= Exercise objective =
The result should be an exact copy of the data, free of pictures.

= Collected data =

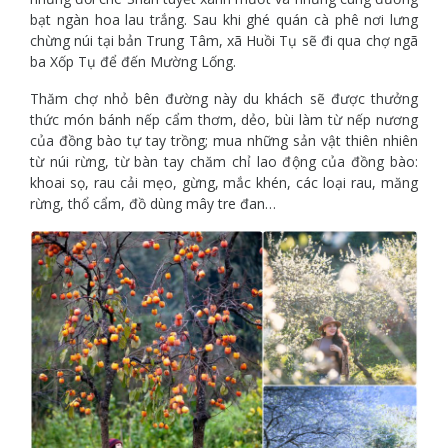
bạt ngàn hoa lau trắng. Sau khi ghé quán cà phê nơi lưng
chừng núi tại bản Trung Tâm, xã Huồi Tụ sẽ đi qua chợ ngã
ba Xốp Tụ để đến Mường Lống.
Thăm chợ nhỏ bên đường này du khách sẽ được thưởng
thức món bánh nếp cẩm thơm, dẻo, bùi làm từ nếp nương
của đồng bào tự tay trồng; mua những sản vật thiên nhiên
từ núi rừng, từ bàn tay chăm chỉ lao động của đồng bào:
khoai sọ, rau cải mẹo, gừng, mắc khén, các loại rau, măng
rừng, thổ cẩm, đồ dùng mây tre đan…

= Answer to the problem =
bạt ngàn hoa lau trắng. Sau khi ghé quán cà phê nơi lưng
chừng núi tại bản Trung Tâm, xã Huồi Tụ sẽ đi qua chợ ngã
ba Xốp Tụ để đến Mường Lống.
Thăm chợ nhỏ bên đường này du khách sẽ được thưởng
thức món bánh nếp cẩm thơm, dẻo, bùi làm từ nếp nương
của đồng bào tự tay trồng; mua những sản vật thiên nhiên
từ núi rừng, từ bàn tay chăm chỉ lao động của đồng bào:
khoai sọ, rau cải mẹo, gừng, mắc khén, các loại rau, măng
rừng, thổ cẩm, đồ dùng mây tre đan…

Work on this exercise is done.